I am Rachel Moheban-Wachtel, LCSW and today’s issue is “How to feel more secure in your second marriage.” Katherine writes:
My husband and I are on are both on our second marriage. I made a pretty clean break from my first husband but my current husband’s ex is still in his life (they have a child together.) He often brings up their relationship and talks about how amazing it was before everything went sour. I don’t believe he still has feelings for her, but it makes me extremely jealous when he talks about all the fun they used to have, vacations they would take, etc. She’s also a very attractive woman and when she comes to get their daughter, I immediately feel insecure because she always looks great. Any relationship advice/suggestions on how I can feel more secure in this situation?

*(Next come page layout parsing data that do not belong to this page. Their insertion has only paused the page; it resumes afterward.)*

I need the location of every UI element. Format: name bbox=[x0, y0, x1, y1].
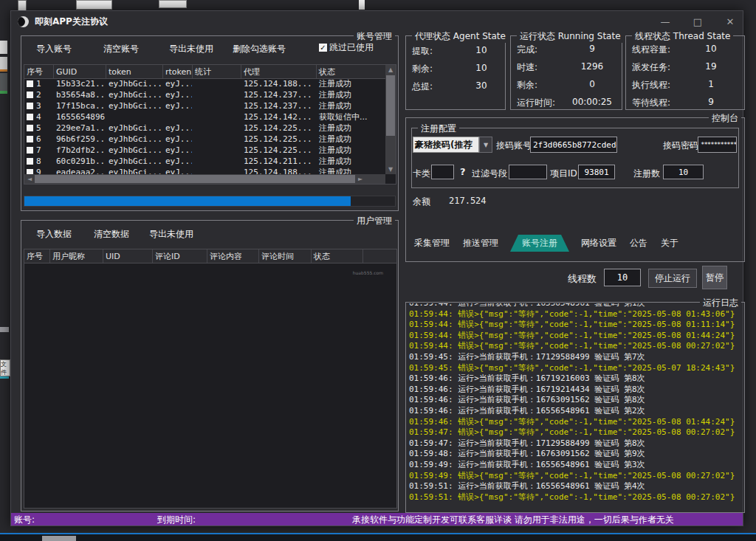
token-cell bbox=[106, 111, 163, 123]
column-header[interactable]: UID bbox=[103, 249, 153, 263]
code-password-input[interactable]: ***************** bbox=[698, 137, 737, 153]
user-management-group: 用户管理 导入数据 清空数据 导出未使用 序号用户昵称UID评论ID评论内容评论… bbox=[21, 220, 399, 511]
rtoken-cell: eyJ... bbox=[163, 145, 193, 156]
row-checkbox[interactable] bbox=[27, 169, 33, 174]
stop-run-button[interactable]: 停止运行 bbox=[648, 269, 697, 288]
thread-count-label: 线程数 bbox=[568, 272, 597, 286]
row-checkbox[interactable] bbox=[27, 158, 33, 165]
console-tab[interactable]: 公告 bbox=[628, 235, 649, 252]
column-header[interactable]: 评论ID bbox=[153, 249, 207, 263]
scroll-right-icon[interactable]: ► bbox=[355, 174, 365, 184]
rtoken-cell: eyJ... bbox=[163, 78, 193, 89]
account-table: 序号GUIDtokenrtoken统计代理状态 115b33c21...eyJh… bbox=[24, 64, 396, 185]
console-tab[interactable]: 账号注册 bbox=[510, 235, 569, 252]
scroll-left-icon[interactable]: ◄ bbox=[24, 174, 35, 184]
table-row[interactable]: 9eadeaaa2...eyJhbGci...eyJ...125.124.188… bbox=[24, 167, 385, 174]
progress-fill bbox=[24, 196, 351, 206]
card-type-input[interactable] bbox=[431, 165, 454, 179]
skip-used-checkbox[interactable]: ✓ 跳过已使用 bbox=[319, 41, 374, 54]
account-table-hscrollbar[interactable]: ◄ ► bbox=[24, 174, 385, 184]
stat-value: 1 bbox=[682, 79, 740, 92]
row-index-cell: 7 bbox=[24, 145, 54, 156]
import-accounts-button[interactable]: 导入账号 bbox=[36, 43, 72, 55]
minimize-button[interactable]: — bbox=[659, 16, 672, 27]
background-window-fragment bbox=[18, 0, 27, 11]
stat-cell bbox=[193, 111, 241, 123]
console-tab[interactable]: 推送管理 bbox=[461, 235, 500, 252]
token-cell: eyJhbGci... bbox=[106, 156, 163, 167]
stat-cell bbox=[193, 100, 241, 111]
row-checkbox[interactable] bbox=[27, 136, 33, 142]
thread-count-input[interactable]: 10 bbox=[604, 269, 641, 286]
column-header[interactable]: token bbox=[106, 65, 163, 78]
help-icon[interactable]: ? bbox=[460, 166, 466, 177]
column-header[interactable]: 代理 bbox=[241, 65, 317, 78]
log-line: 01:59:46: 运行>当前获取手机：16556548961 验证码 第2次 bbox=[409, 406, 742, 417]
console-tab[interactable]: 采集管理 bbox=[413, 235, 451, 252]
import-data-button[interactable]: 导入数据 bbox=[36, 228, 72, 241]
export-unused-accounts-button[interactable]: 导出未使用 bbox=[169, 43, 213, 55]
log-line: 01:59:44: 错误>{"msg":"等待","code":-1,"time… bbox=[409, 331, 742, 342]
table-row[interactable]: 860c0291b...eyJhbGci...eyJ...125.124.211… bbox=[24, 156, 385, 167]
close-button[interactable]: ✕ bbox=[724, 16, 737, 27]
table-row[interactable]: 7f7b2dfb2...eyJhbGci...eyJ...125.124.225… bbox=[24, 145, 385, 156]
table-row[interactable]: 115b33c21...eyJhbGci...eyJ...125.124.188… bbox=[24, 78, 385, 89]
register-count-input[interactable]: 10 bbox=[663, 165, 704, 179]
column-header[interactable]: 用户昵称 bbox=[50, 249, 103, 263]
column-header[interactable]: 统计 bbox=[193, 65, 241, 78]
column-header[interactable]: 状态 bbox=[312, 249, 363, 263]
stat-label: 剩余: bbox=[517, 79, 567, 92]
title-bar[interactable]: 即刻APP关注协议 — □ ✕ bbox=[11, 11, 743, 32]
row-checkbox[interactable] bbox=[27, 80, 33, 87]
filter-segment-input[interactable] bbox=[509, 165, 547, 179]
column-header[interactable]: 评论时间 bbox=[259, 249, 312, 263]
column-header[interactable]: 评论内容 bbox=[207, 249, 259, 263]
row-checkbox[interactable] bbox=[27, 114, 33, 120]
vscroll-thumb[interactable] bbox=[386, 75, 395, 136]
clear-data-button[interactable]: 清空数据 bbox=[94, 228, 129, 241]
status-bar: 账号: 到期时间: 承接软件与功能定制开发可联系客服详谈 请勿用于非法用途，一切… bbox=[11, 513, 743, 526]
sms-provider-dropdown[interactable]: 豪猪接码(推荐 bbox=[413, 137, 479, 153]
row-number: 1 bbox=[36, 79, 41, 89]
delete-checked-accounts-button[interactable]: 删除勾选账号 bbox=[233, 43, 286, 55]
table-row[interactable]: 2b35654a8...eyJhbGci...eyJ...125.124.237… bbox=[24, 89, 385, 100]
row-checkbox[interactable] bbox=[27, 147, 33, 154]
column-header[interactable]: 序号 bbox=[24, 65, 54, 78]
code-account-input[interactable]: 2f3d0665b8772cded4a bbox=[530, 137, 617, 153]
column-header[interactable]: GUID bbox=[54, 65, 106, 78]
maximize-button[interactable]: □ bbox=[691, 16, 704, 27]
clear-accounts-button[interactable]: 清空账号 bbox=[103, 43, 139, 55]
column-header[interactable] bbox=[363, 249, 396, 263]
log-list[interactable]: 01:59:44: 运行>当前获取手机：16556548961 验证码 第1次0… bbox=[409, 303, 742, 510]
row-checkbox[interactable] bbox=[27, 125, 33, 131]
pause-button[interactable]: 暂停 bbox=[702, 266, 727, 289]
project-id-input[interactable]: 93801 bbox=[578, 165, 615, 179]
column-header[interactable]: 状态 bbox=[317, 65, 385, 78]
table-row[interactable]: 317f15bca...eyJhbGci...eyJ...125.124.237… bbox=[24, 100, 385, 111]
app-icon bbox=[18, 16, 29, 27]
scroll-down-icon[interactable]: ▼ bbox=[385, 165, 396, 174]
table-row[interactable]: 5229ee7a1...eyJhbGci...eyJ...125.124.225… bbox=[24, 123, 385, 134]
table-row[interactable]: 696b6f259...eyJhbGci...eyJ...125.124.225… bbox=[24, 134, 385, 145]
proxy-cell: 125.124.225... bbox=[241, 123, 317, 134]
column-header[interactable]: 序号 bbox=[24, 249, 50, 263]
row-checkbox[interactable] bbox=[27, 92, 33, 98]
console-tab[interactable]: 关于 bbox=[659, 235, 680, 252]
account-table-vscrollbar[interactable]: ▲ ▼ bbox=[385, 65, 396, 174]
row-checkbox[interactable] bbox=[27, 103, 33, 109]
console-tab[interactable]: 网络设置 bbox=[580, 235, 618, 252]
status-cell: 注册成功 bbox=[317, 78, 385, 89]
scroll-up-icon[interactable]: ▲ bbox=[385, 65, 396, 75]
dropdown-arrow-icon[interactable]: ▼ bbox=[479, 137, 492, 153]
column-header[interactable]: rtoken bbox=[163, 65, 193, 78]
hscroll-thumb[interactable] bbox=[35, 175, 355, 183]
stat-label: 时速: bbox=[517, 61, 567, 74]
taskbar[interactable] bbox=[0, 533, 756, 541]
rtoken-cell: eyJ... bbox=[163, 134, 193, 145]
token-cell: eyJhbGci... bbox=[106, 134, 163, 145]
table-row[interactable]: 416556548961125.124.142...获取短信中... bbox=[24, 111, 385, 123]
agent-state-label: 代理状态 Agent State bbox=[412, 30, 509, 43]
taskbar-button[interactable] bbox=[42, 536, 76, 541]
log-line: 01:59:48: 运行>当前获取手机：16763091562 验证码 第9次 bbox=[409, 449, 742, 460]
export-unused-data-button[interactable]: 导出未使用 bbox=[149, 228, 193, 241]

While it’s perfectly normal for your husband who is the father of the child to speak to the mother of their child from time to time, your case has it’s own peculiarities. It doesn’t seem that he is aware of the hurt that he is causing when he discusses his ex-wife. It’s important that you communicate to your husband how this makes you feel and help him understand the impact it has on you-It’s also important to keep talking about and be reminded why you chose to be together and love each other.
I would suggest sitting him down and expressing your feelings in the following way:
- When you speak about your ex-wife and the amazing times and fun you used to have it affects me in a negative way and makes me feel insecure.
- Can you tell me the differences you feel between being married to your ex wife and being married to me?
- What are the things you love about me and the issues we should work on individually and together?